It’s really hard to do justice to what a disaster the rollout of United’s Polaris product has been since it has introduced over 14 months ago. Don’t get me wrong, the concept and marketing is brilliant, but I think this may just be the most poorly executed airline experience that I’ve ever witnessed.
When it comes to Polaris, I’m not sure whether United is doing a worse job with the rollout of their lounges or planes. In over 14 months, United hasn’t opened a single Polaris Lounge. Not one. The Chicago Polaris Lounge opened on December 1, 2016 (and it’s a great lounge), but it’s going to be many more months until the next lounge is opened. United doesn’t even plan on beginning to “design” three of their Polaris Lounges until 2019.

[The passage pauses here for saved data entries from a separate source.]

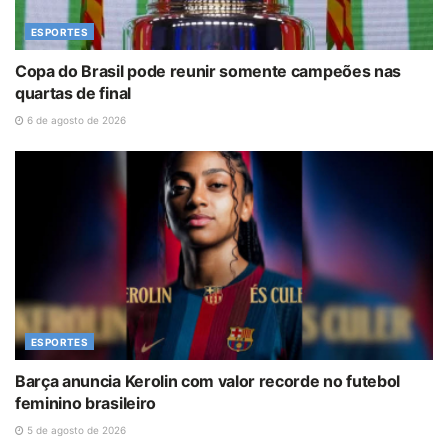
ESPORTES
Copa do Brasil pode reunir somente campeões nas
quartas de final
6 de agosto de 2026
ESPORTES
Barça anuncia Kerolin com valor recorde no futebol
feminino brasileiro
5 de agosto de 2026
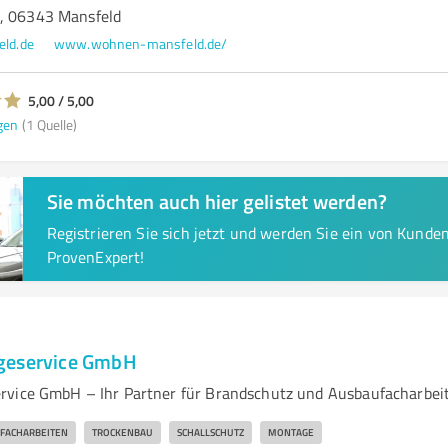
, 06343 Mansfeld
ld.de
www.wohnen-mansfeld.de/
5,00 / 5,00
gen
(1 Quelle)
Sie möchten auch hier gelistet werden?
Registrieren Sie sich jetzt und werden Sie ein von Kund
ProvenExpert!
geservice GmbH
rvice GmbH – Ihr Partner für Brandschutz und Ausbaufacharbei
FACHARBEITEN
TROCKENBAU
SCHALLSCHUTZ
MONTAGE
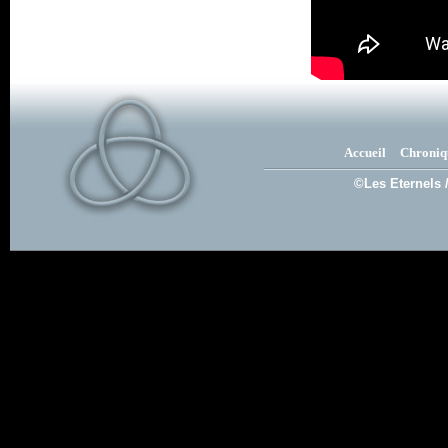
Accueil
Chroniq
©Les Eternels 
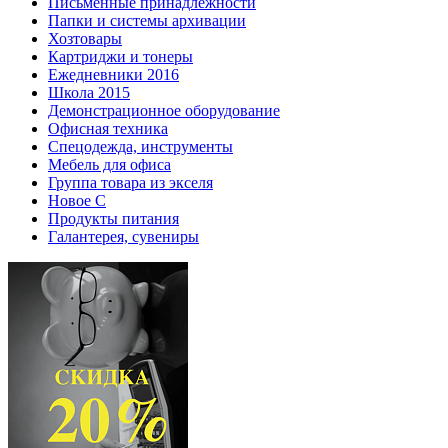
Письменные принадлежности
Папки и системы архивации
Хозтовары
Картриджи и тонеры
Ежедневники 2016
Школа 2015
Демонстрационное оборудование
Офисная техника
Спецодежда, инструменты
Мебель для офиса
Группа товара из экселя
Новое С
Продукты питания
Галантерея, сувениры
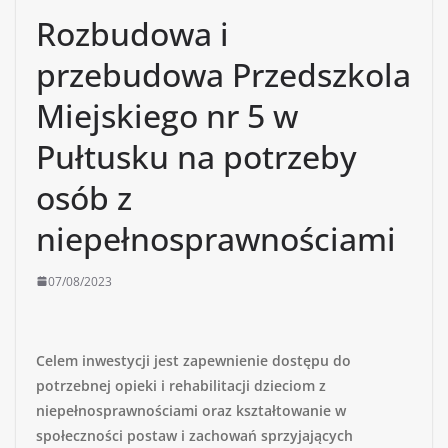
Rozbudowa i
przebudowa Przedszkola
Miejskiego nr 5 w
Pułtusku na potrzeby
osób z
niepełnosprawnościami
07/08/2023
Celem inwestycji jest zapewnienie dostępu do
potrzebnej opieki i rehabilitacji dzieciom z
niepełnosprawnościami oraz kształtowanie w
społeczności postaw i zachowań sprzyjających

United Polaris Lounge Chicago
When it comes to planes, United has taken delivery of 14 Boeing 777-300ERs, and all of those feature the new Polaris seats. Of their existing longhaul fleet, United has only reconfigured four planes in 14 months. Four planes. In 14 months. That’s an average of one plane every 3.5 months. They haven’t even started reconfiguring their 777-200s, which are the backbone of their international fleet, and don’t even mention a timeline for when they’ll start to reconfigure 787s.
On top of that, United has made a few cuts to their Polaris soft product since it was first introduced. They’ve removed one of the pillows from each seat, they’re provisioning fewer mattress pads, and more. The airline claims that wine consumption in Polaris has been 300% higher than they were expecting, which is probably due to the wine flights they’ve been offering. Even people who might not think to otherwise drink wine may consider it when it’s in front of them.

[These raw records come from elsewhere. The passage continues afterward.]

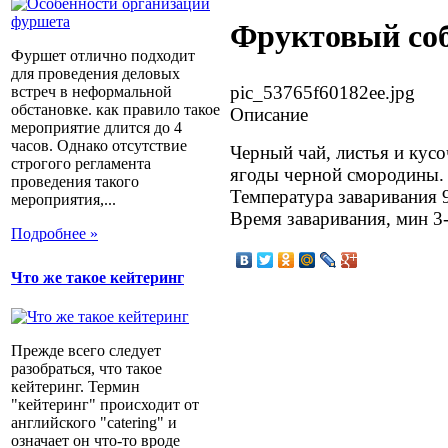
Фруктовый со
Фуршет отлично подходит
для проведения деловых
pic_53765f60182ee.jpg
встреч в неформальной
обстановке. как правило такое
Описание
мероприятие длится до 4
часов. Однако отсутствие
Черный чай, листья и кус
строгого регламента
ягоды черной смородины.
проведения такого
Температура заваривания 
мероприятия,...
Время заваривания, мин 3
Подробнее »
Что же такое кейтеринг
Прежде всего следует
разобраться, что такое
кейтеринг. Термин
"кейтеринг" происходит от
английского "catering" и
означает он что-то вроде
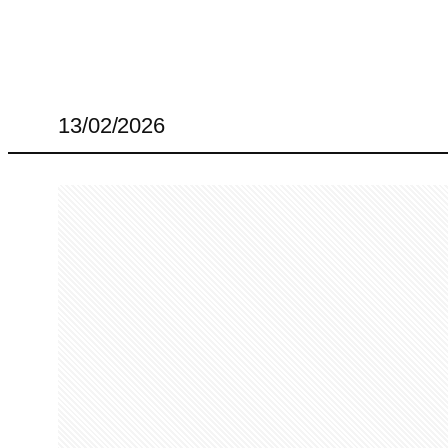
13/02/2026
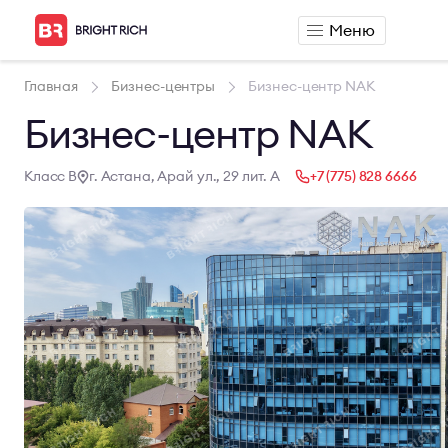
Меню
Аренда
Продажа
Главная
Бизнес-центры
Бизнес-центр NAK
Аренда офиса
Продажа офиса
Бизнес-центр NAK
Аренда сервисного офиса
Продажа склада
Аренда склада
Класс B
г. Астана, Арай ул., 29 лит. А
+7 (775) 828 6666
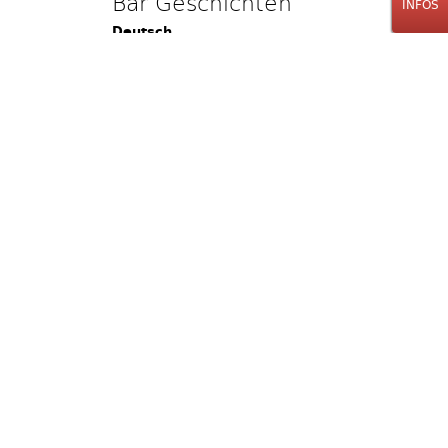
Bar Geschichten
INFOS
Deutsch
Daniela Huber
Stück
12.00
CHF
Stk.
Rum Rhum Ron
Rum Buch Englisch
Pascal Kählin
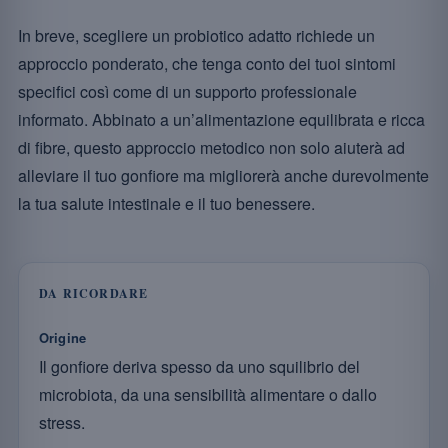
In breve, scegliere un probiotico adatto richiede un
approccio ponderato, che tenga conto dei tuoi sintomi
specifici così come di un supporto professionale
informato. Abbinato a un’alimentazione equilibrata e ricca
di fibre, questo approccio metodico non solo aiuterà ad
alleviare il tuo gonfiore ma migliorerà anche durevolmente
la tua salute intestinale e il tuo benessere.
DA RICORDARE
Origine
Il gonfiore deriva spesso da uno squilibrio del
microbiota, da una sensibilità alimentare o dallo
stress.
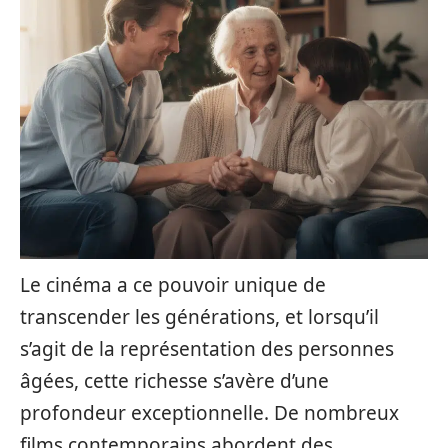
Le cinéma a ce pouvoir unique de
transcender les générations, et lorsqu’il
s’agit de la représentation des personnes
âgées, cette richesse s’avère d’une
profondeur exceptionnelle. De nombreux
films contemporains abordent des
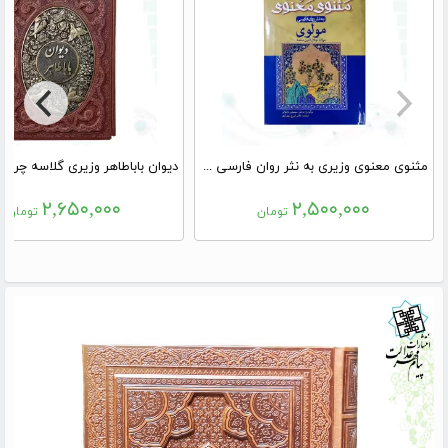
مثنوی معنوی وزیری به نثر روان فارسی جلد سلفون
۲,۶۵۰,۰۰۰
۲,۵۰۰,۰۰۰
تومان
تومان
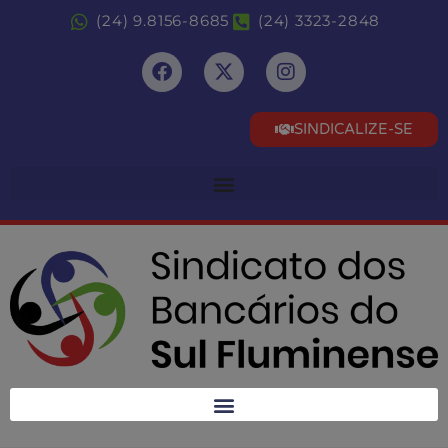
(24) 9.8156-8685
(24) 3323-2848
SINDICALIZE-SE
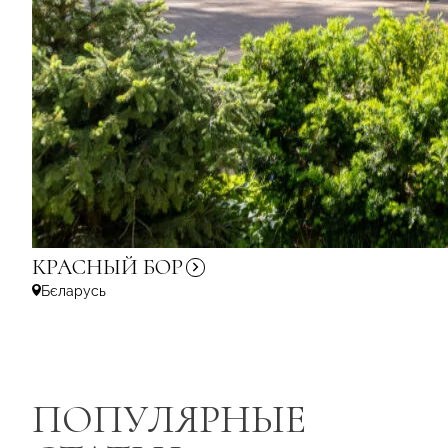
КРАСНЫЙ
БОР
Бєларусь
ПОПУЛЯРНЫЕ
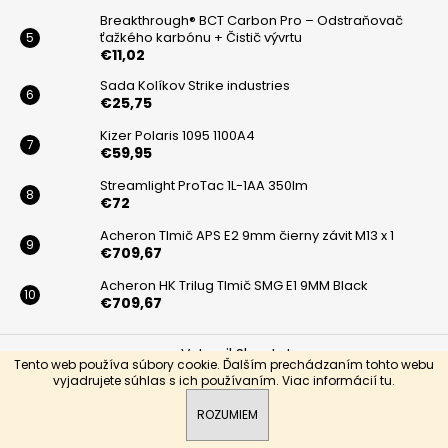
á
Breakthrough® BCT Carbon Pro – Odstraňovač
ťažkého karbónu + Čistič vývrtu
j
€11,02
s
Sada Kolíkov Strike industries
ť
€25,75
?
Kizer Polaris 1095 1100A4
€59,95
Streamlight ProTac 1L-1AA 350lm
€72
HĽADAŤ
Acheron Tlmič APS E2 9mm čierny závit M13 x 1
€709,67
Acheron HK Trilug Tlmič SMG E1 9MM Black
€709,67
O
d
Vytvoril Shoptet
p
Tento web používa súbory cookie. Ďalším prechádzaním tohto webu
o
vyjadrujete súhlas s ich používaním. Viac informácií
tu
.
Copyright 2026
BLACKARMS
. Všetky práva vyhradené.
r
ROZUMIEM
ú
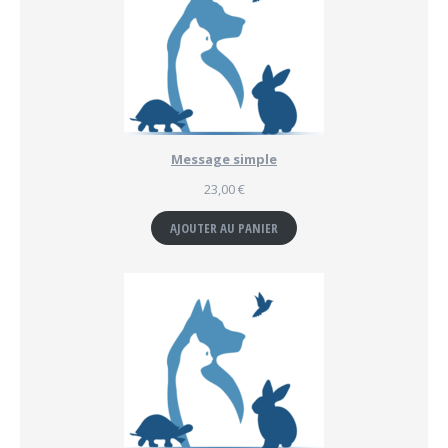
Message simple
23,00
€
AJOUTER AU PANIER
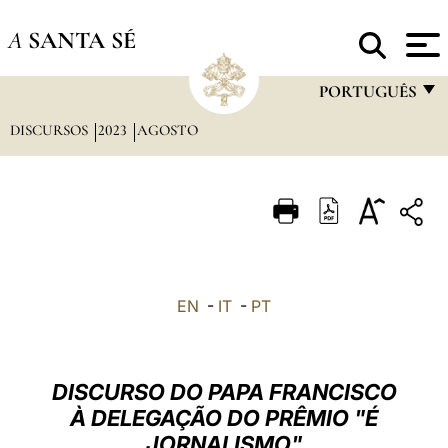
A
SANTA SÉ
PORTUGUÊS
DISCURSOS
2023
AGOSTO
FRANÇAIS
ENGLISH
ITALIANO
PORTUGUÊS
ESPAÑOL
EN
-
IT
-
PT
DEUTSCH
POLSKI
DISCURSO DO PAPA FRANCISCO
العربيّة
À DELEGAÇÃO DO PRÊMIO "É
JORNALISMO"
中文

United Polaris wine flight
So to cut costs, View from the Wing reports that United will be cutting the bloody mary and mimosa cart (on morning departures), as well as the wine cart (on afternoon and evening departures) as of May 1, 2018. These items will still be available. United claims that these changes are being made to speed up the service flow, though it seems to me like the underlying motivation here is probably to cut costs (which United denies).
If you don’t proactively offer people mimosas, bloody marys, or wine flights, they’re less likely to request them. So instead United will be using the standard beverage cart, and you’ll have to know what to ask for.
Ultimately I don’t view this as a huge deal, since they’ll still be offering all the same stuff as before. However, they’re certainly eliminating a nicely presented gimmick that they advertised as part of the Polaris experience.
My bigger issue here is just the combination of United’s cutbacks and their horrible rollout schedule. A vast majority of business class passengers will never experience the Polaris product as it was first advertised (with the proper seat, the full service, etc.). Apparently there are more Polaris cuts on the way, though we’ll have to wait to see the full details of that.
It’s my understanding that United has had some, ahem, “restructuring” in the group that oversees Polaris, and basically no one is in charge. That’s why things are moving at such a slow pace.